§ Work task: Could you retype the records below exactly as they appear, skipping any pictures?

==================================================

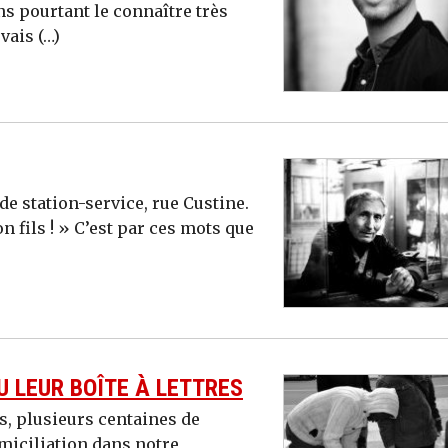
ns pourtant le connaître très
vais (…)
e station-service, rue Custine.
on fils ! » C’est par ces mots que
U LEUR BOÎTE À LETTRES
s, plusieurs centaines de
miciliation dans notre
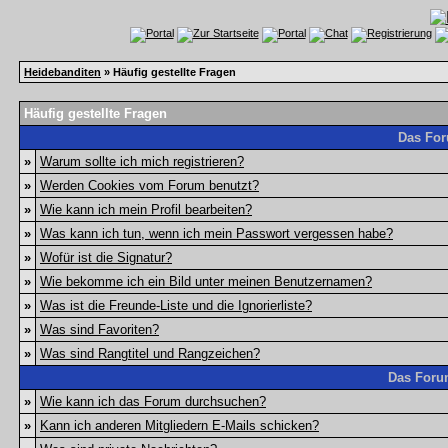
Heidebanditen
» Häufig gestellte Fragen
Häufig gestellte Fragen
Das For
»
Warum sollte ich mich registrieren?
»
Werden Cookies vom Forum benutzt?
»
Wie kann ich mein Profil bearbeiten?
»
Was kann ich tun, wenn ich mein Passwort vergessen habe?
»
Wofür ist die Signatur?
»
Wie bekomme ich ein Bild unter meinen Benutzernamen?
»
Was ist die Freunde-Liste und die Ignorierliste?
»
Was sind Favoriten?
»
Was sind Rangtitel und Rangzeichen?
Das Foru
»
Wie kann ich das Forum durchsuchen?
»
Kann ich anderen Mitgliedern E-Mails schicken?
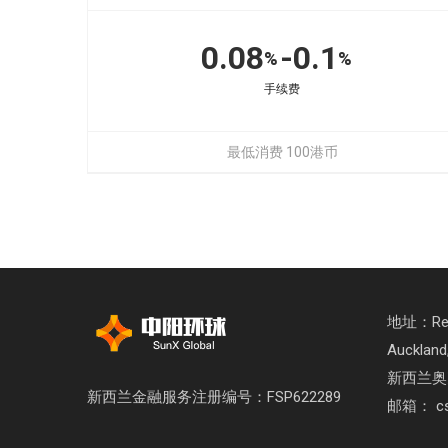
0.08
-0.1
%
%
手续费
最低消费 100港币
地址：Retai
Auckland
新西兰奥
新西兰金融服务注册编号：FSP622289
邮箱： cs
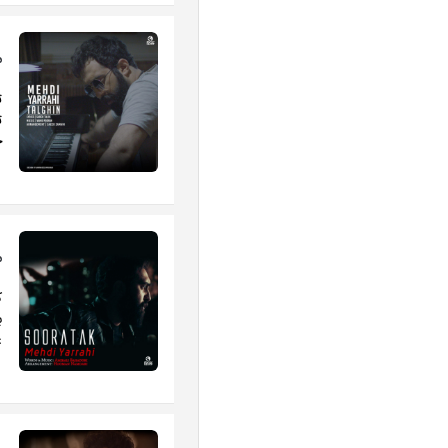
م
ت
ت
چ
م
ک
ب
غ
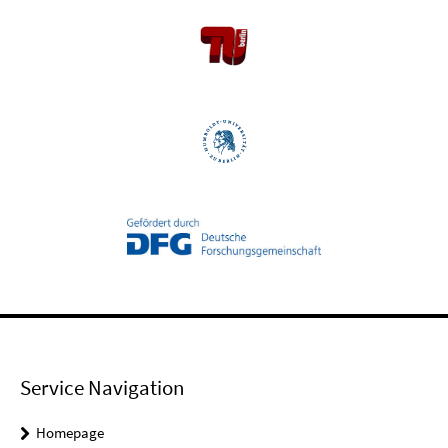
Service Navigation
Homepage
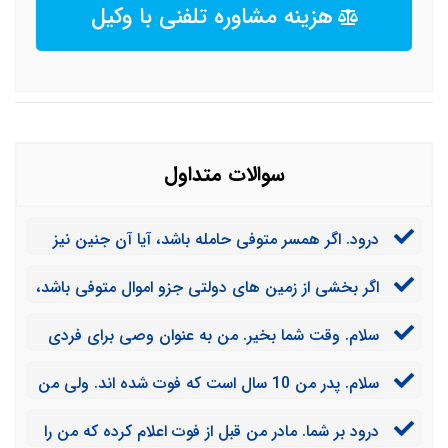
هزینه مشاوره تلفنی با وکیل
سوالات متداول
درود. اگر همسر متوفی حامله باشد، آیا آن جنین نیز
می تواند توسط فرد دیگری درخواست تقسیم ترکه بدهد؟
اگر بخشی از زمین های دولتی جزو اموال متوفی باشد،
به درخواست ورثه می توان اموال نامبرده را مهر و موم کرد؟
سلام. وقت شما بخیر. من به عنوان وصی برای فردی
که فوت شده کار می کنم. آیا من هم میتوانم درخواست
سلام. پدر من 10 سال است که فوت شده اند. ولی من
تقسیم ترکه آن فرد را بدهم؟
و خواهرم بنا به دلایلی هنوز درخواست تقسیم ترکه نداده
درود بر شما. مادر من قبل از فوت اعلام کرده که من را
ایم. آیا می توانیم الان این کار را بکنیم؟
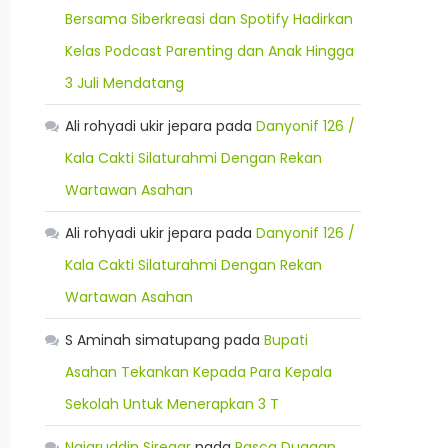
Bersama Siberkreasi dan Spotify Hadirkan
Kelas Podcast Parenting dan Anak Hingga
3 Juli Mendatang
Ali rohyadi ukir jepara
pada
Danyonif 126 /
Kala Cakti Silaturahmi Dengan Rekan
Wartawan Asahan
Ali rohyadi ukir jepara
pada
Danyonif 126 /
Kala Cakti Silaturahmi Dengan Rekan
Wartawan Asahan
S Aminah simatupang
pada
Bupati
Asahan Tekankan Kepada Para Kepala
Sekolah Untuk Menerapkan 3 T
Najaruddin Siregar
pada
Pasca Dugaan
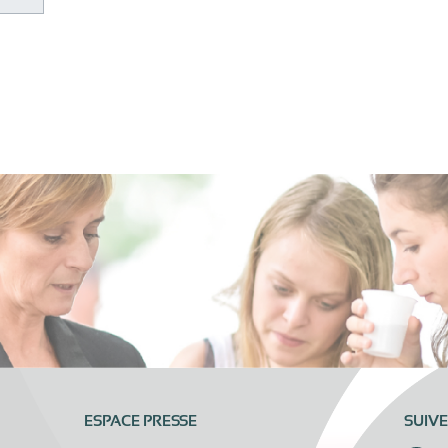
ESPACE PRESSE
SUIV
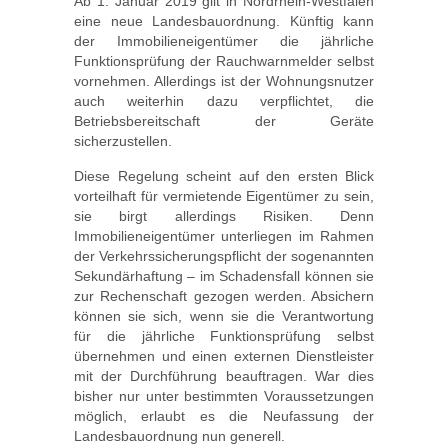
Ab 1. Januar 2019 gilt in Nordrhein-Westfalen
eine neue Landesbauordnung. Künftig kann
der Immobilieneigentümer die jährliche
Funktionsprüfung der Rauchwarnmelder selbst
vornehmen. Allerdings ist der Wohnungsnutzer
auch weiterhin dazu verpflichtet, die
Betriebsbereitschaft der Geräte
sicherzustellen.
Diese Regelung scheint auf den ersten Blick
vorteilhaft für vermietende Eigentümer zu sein,
sie birgt allerdings Risiken. Denn
Immobilieneigentümer unterliegen im Rahmen
der Verkehrssicherungspflicht der sogenannten
Sekundärhaftung – im Schadensfall können sie
zur Rechenschaft gezogen werden. Absichern
können sie sich, wenn sie die Verantwortung
für die jährliche Funktionsprüfung selbst
übernehmen und einen externen Dienstleister
mit der Durchführung beauftragen. War dies
bisher nur unter bestimmten Voraussetzungen
möglich, erlaubt es die Neufassung der
Landesbauordnung nun generell.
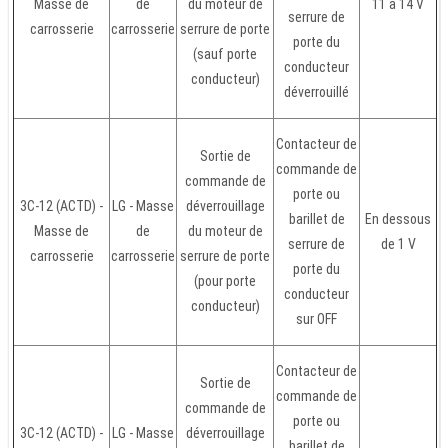
Masse de
de
du moteur de
11 à 14 V
serrure de
carrosserie
carrosserie
serrure de porte
porte du
(sauf porte
conducteur
conducteur)
déverrouillé
Contacteur de
Sortie de
commande de
commande de
porte ou
3C-12 (ACTD) -
LG - Masse
déverrouillage
barillet de
En dessous
Masse de
de
du moteur de
serrure de
de 1 V
carrosserie
carrosserie
serrure de porte
porte du
(pour porte
conducteur
conducteur)
sur OFF
Contacteur de
Sortie de
commande de
commande de
porte ou
3C-12 (ACTD) -
LG - Masse
déverrouillage
barillet de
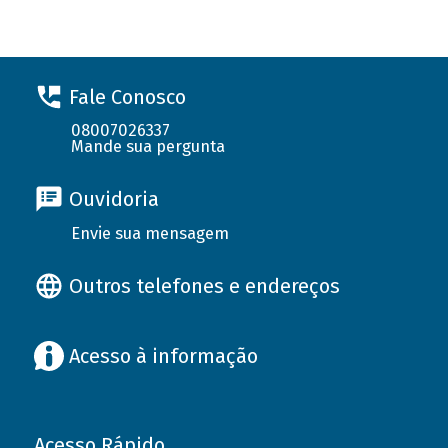
Fale Conosco
08007026337
Mande sua pergunta
Ouvidoria
Envie sua mensagem
Outros telefones e endereços
Acesso à informação
Acesso Rápido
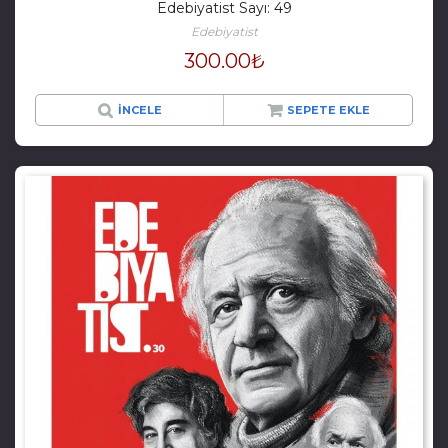
Edebiyatist Sayı: 49
Edebiyatist
300.00
₺
İNCELE
SEPETE EKLE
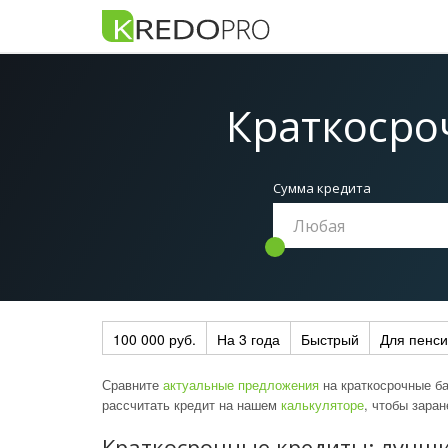
Краткосро
Сумма кредита
100 000 руб.
На 3 года
Быстрый
Для пенс
Сравните
актуальные предложения
на краткосрочные ба
рассчитать кредит на нашем
калькуляторе
, чтобы зара
Краткосрочные кредиты: лучши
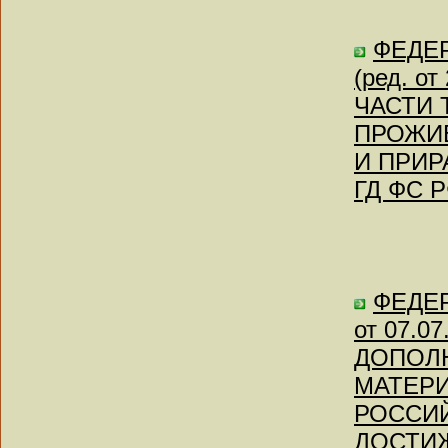
ФЕДЕР
(ред. о
ЧАСТИ 
ПРОЖИ
И ПРИР
ГД ФС Р
ФЕДЕР
от 07.07
ДОПОЛ
МАТЕР
РОССИ
ДОСТИЖ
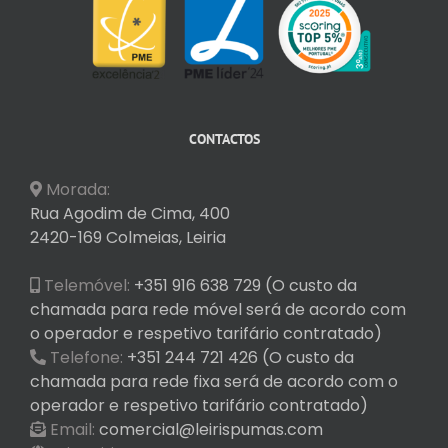
CONTACTOS
Morada:
Rua Agodim de Cima, 400
2420-169 Colmeias, Leiria
Telemóvel:
+351 916 638 729 (O custo da
chamada para rede móvel será de acordo com
o operador e respetivo tarifário contratado)
Telefone:
+351 244 721 426 (O custo da
chamada para rede fixa será de acordo com o
operador e respetivo tarifário contratado)
Email:
comercial@leirispumas.com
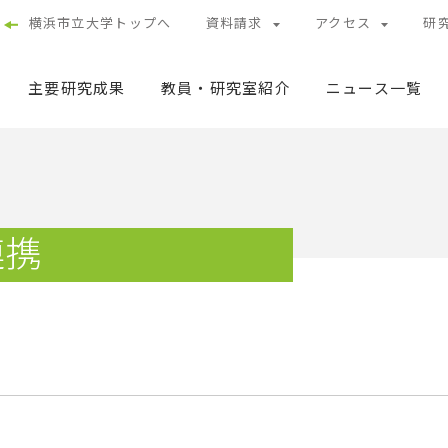
横浜市立大学トップへ
資料請求
アクセス
研
主要研究成果
教員・研究室紹介
ニュース一覧
連携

==================================================

§ Expected answer:
ns pourtant le connaître très
vais (…)
e station-service, rue Custine.
on fils ! » C’est par ces mots que
U LEUR BOÎTE À LETTRES
s, plusieurs centaines de
miciliation dans notre
Heidebanditen
» Häufig gestellte Fragen
Häufig gestellte Fragen
Das For
»
Warum sollte ich mich registrieren?
»
Werden Cookies vom Forum benutzt?
»
Wie kann ich mein Profil bearbeiten?
»
Was kann ich tun, wenn ich mein Passwort vergessen habe?
»
Wofür ist die Signatur?
»
Wie bekomme ich ein Bild unter meinen Benutzernamen?
»
Was ist die Freunde-Liste und die Ignorierliste?
»
Was sind Favoriten?
»
Was sind Rangtitel und Rangzeichen?
Das Foru
»
Wie kann ich das Forum durchsuchen?
»
Kann ich anderen Mitgliedern E-Mails schicken?
0.08
-0.1
%
%
手续费
最低消费 100港币
地址：Retai
Auckland
新西兰奥
新西兰金融服务注册编号：FSP622289
邮箱： cs
م
ت
ت
چ
م
ک
ب
غ
Service Navigation
Homepage
هزینه مشاوره تلفنی با وکیل
سوالات متداول
درود. اگر همسر متوفی حامله باشد، آیا آن جنین نیز
می تواند توسط فرد دیگری درخواست تقسیم ترکه بدهد؟
اگر بخشی از زمین های دولتی جزو اموال متوفی باشد،
به درخواست ورثه می توان اموال نامبرده را مهر و موم کرد؟
سلام. وقت شما بخیر. من به عنوان وصی برای فردی
که فوت شده کار می کنم. آیا من هم میتوانم درخواست
سلام. پدر من 10 سال است که فوت شده اند. ولی من
تقسیم ترکه آن فرد را بدهم؟
و خواهرم بنا به دلایلی هنوز درخواست تقسیم ترکه نداده
درود بر شما. مادر من قبل از فوت اعلام کرده که من را
ایم. آیا می توانیم الان این کار را بکنیم؟
Bersama Siberkreasi dan Spotify Hadirkan
Kelas Podcast Parenting dan Anak Hingga
3 Juli Mendatang
Ali rohyadi ukir jepara
pada
Danyonif 126 /
Kala Cakti Silaturahmi Dengan Rekan
Wartawan Asahan
Ali rohyadi ukir jepara
pada
Danyonif 126 /
Kala Cakti Silaturahmi Dengan Rekan
Wartawan Asahan
S Aminah simatupang
pada
Bupati
Asahan Tekankan Kepada Para Kepala
Sekolah Untuk Menerapkan 3 T
Najaruddin Siregar
pada
Pasca Dugaan
ESPACE PRESSE
SUIV
Ab 1. Januar 2019 gilt in Nordrhein-Westfalen
eine neue Landesbauordnung. Künftig kann
der Immobilieneigentümer die jährliche
Funktionsprüfung der Rauchwarnmelder selbst
vornehmen. Allerdings ist der Wohnungsnutzer
auch weiterhin dazu verpflichtet, die
Betriebsbereitschaft der Geräte
sicherzustellen.
Diese Regelung scheint auf den ersten Blick
vorteilhaft für vermietende Eigentümer zu sein,
sie birgt allerdings Risiken. Denn
Immobilieneigentümer unterliegen im Rahmen
der Verkehrssicherungspflicht der sogenannten
Sekundärhaftung – im Schadensfall können sie
zur Rechenschaft gezogen werden. Absichern
können sie sich, wenn sie die Verantwortung
für die jährliche Funktionsprüfung selbst
übernehmen und einen externen Dienstleister
mit der Durchführung beauftragen. War dies
bisher nur unter bestimmten Voraussetzungen
möglich, erlaubt es die Neufassung der
Landesbauordnung nun generell.
Masse de
de
du moteur de
11 à 14 V
serrure de
carrosserie
carrosserie
serrure de porte
porte du
(sauf porte
conducteur
conducteur)
déverrouillé
Contacteur de
Sortie de
commande de
commande de
porte ou
3C-12 (ACTD) -
LG - Masse
déverrouillage
barillet de
En dessous
Masse de
de
du moteur de
serrure de
de 1 V
carrosserie
carrosserie
serrure de porte
porte du
(pour porte
conducteur
conducteur)
sur OFF
Contacteur de
Sortie de
commande de
commande de
porte ou
3C-12 (ACTD) -
LG - Masse
déverrouillage
barillet de
Fale Conosco
08007026337
Mande sua pergunta
Ouvidoria
Envie sua mensagem
Outros telefones e endereços
Acesso à informação
Acesso Rápido
Edebiyatist Sayı: 49
Edebiyatist
300.00
₺
İNCELE
SEPETE EKLE
Краткосро
Сумма кредита
100 000 руб.
На 3 года
Быстрый
Для пенс
Сравните
актуальные предложения
на краткосрочные ба
рассчитать кредит на нашем
калькуляторе
, чтобы зара
Краткосрочные кредиты: лучши
ФЕДЕР
(ред. о
ЧАСТИ 
ПРОЖИ
И ПРИР
ГД ФС Р
ФЕДЕР
от 07.07
ДОПОЛ
МАТЕР
РОССИ
ДОСТИЖ
CONTACTOS
Morada:
Rua Agodim de Cima, 400
2420-169 Colmeias, Leiria
Telemóvel:
+351 916 638 729 (O custo da
chamada para rede móvel será de acordo com
o operador e respetivo tarifário contratado)
Telefone:
+351 244 721 426 (O custo da
chamada para rede fixa será de acordo com o
operador e respetivo tarifário contratado)
Email:
comercial@leirispumas.com
横浜市立大学トップへ
資料請求
アクセス
研
主要研究成果
教員・研究室紹介
ニュース一覧
連携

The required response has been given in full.